Dataset records
◇ ◇ ◇
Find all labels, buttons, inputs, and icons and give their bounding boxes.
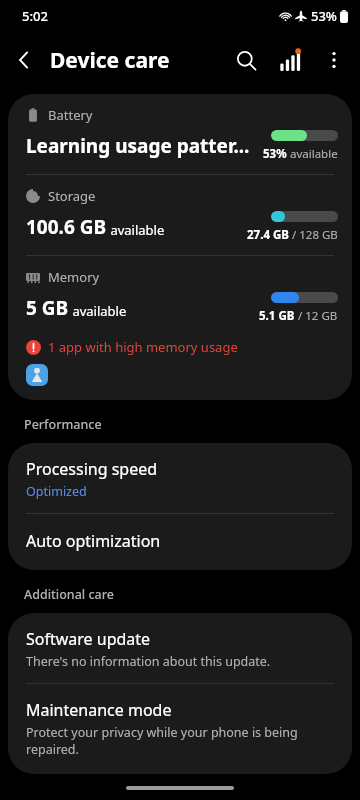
staticText: available xyxy=(287,146,338,162)
staticText: available xyxy=(69,302,127,320)
staticText: / 128 GB xyxy=(289,227,338,243)
button[interactable]: Battery xyxy=(8,94,352,174)
staticText: 53% xyxy=(311,7,337,25)
staticText: 5 GB xyxy=(26,295,69,321)
staticText: Processing speed xyxy=(26,458,158,480)
staticText: There's no information about this update… xyxy=(26,653,271,670)
staticText: Memory xyxy=(48,268,100,286)
staticText: Auto optimization xyxy=(26,530,161,552)
staticText: Device care xyxy=(50,46,170,75)
button[interactable]: Auto optimization xyxy=(8,514,352,570)
button[interactable]: 1 app with high memory usage xyxy=(8,336,352,358)
button[interactable]: Search xyxy=(224,38,268,82)
staticText: 100.6 GB xyxy=(26,214,107,240)
staticText: Optimized xyxy=(26,483,87,500)
button[interactable]: Processing speed xyxy=(8,443,352,513)
staticText: Learning usage patter... xyxy=(26,133,250,159)
staticText: 5.1 GB xyxy=(259,308,295,324)
staticText: Software update xyxy=(26,628,151,650)
staticText: Maintenance mode xyxy=(26,699,172,721)
staticText: Storage xyxy=(48,187,96,205)
button[interactable]: More options xyxy=(312,38,356,82)
button[interactable]: Maintenance mode xyxy=(8,684,352,774)
button[interactable]: Memory xyxy=(8,256,352,336)
staticText: Protect your privacy while your phone is… xyxy=(26,724,334,758)
staticText: 53% xyxy=(263,146,287,162)
staticText: 5:02 xyxy=(22,7,48,25)
staticText: 1 app with high memory usage xyxy=(48,338,238,356)
button[interactable]: Storage xyxy=(8,175,352,255)
button[interactable]: Usage statistics xyxy=(268,38,312,82)
button[interactable]: Back xyxy=(0,36,48,84)
staticText: Performance xyxy=(24,416,102,433)
staticText: 27.4 GB xyxy=(247,227,289,243)
staticText: Additional care xyxy=(24,586,114,603)
staticText: Battery xyxy=(48,106,93,124)
button[interactable]: Software update xyxy=(8,613,352,683)
staticText: / 12 GB xyxy=(295,308,338,324)
staticText: available xyxy=(107,221,165,239)
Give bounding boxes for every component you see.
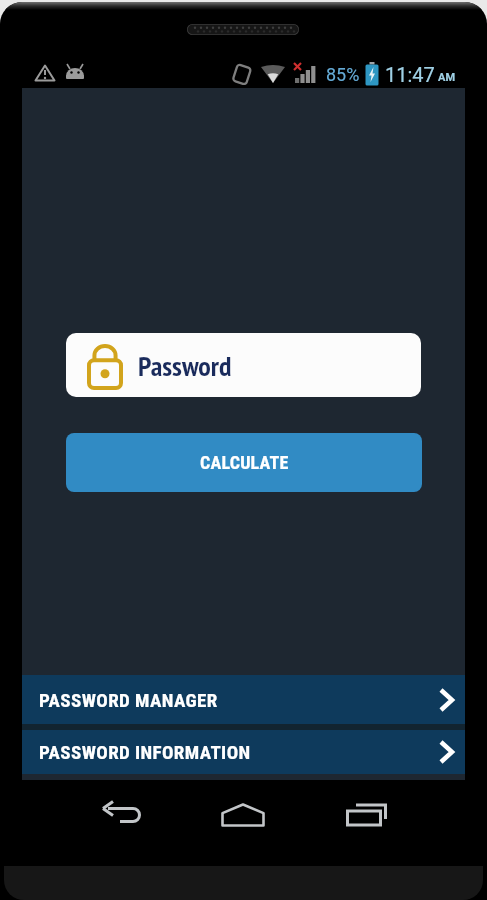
staticText: PASSWORD MANAGER — [39, 689, 218, 711]
button[interactable] — [221, 793, 265, 837]
button[interactable]: PASSWORD INFORMATION — [22, 730, 465, 774]
button[interactable]: Password — [66, 333, 421, 397]
staticText: CALCULATE — [200, 452, 289, 473]
staticText: AM — [438, 71, 456, 84]
button[interactable]: PASSWORD MANAGER — [22, 675, 465, 724]
button[interactable] — [345, 793, 389, 837]
staticText: 85% — [326, 64, 360, 85]
staticText: 11:47 — [385, 63, 435, 86]
button[interactable] — [98, 793, 142, 837]
staticText: PASSWORD INFORMATION — [39, 741, 251, 763]
staticText: Password — [138, 347, 232, 383]
button[interactable]: CALCULATE — [66, 433, 422, 492]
◇ ◇ ◇
**WHAT IS NEEDED**. Pull out all lines in the data above that include "available".

**THE COMPLETED TASK**.
staticText: available xyxy=(287,146,338,162)
staticText: available xyxy=(69,302,127,320)
staticText: available xyxy=(107,221,165,239)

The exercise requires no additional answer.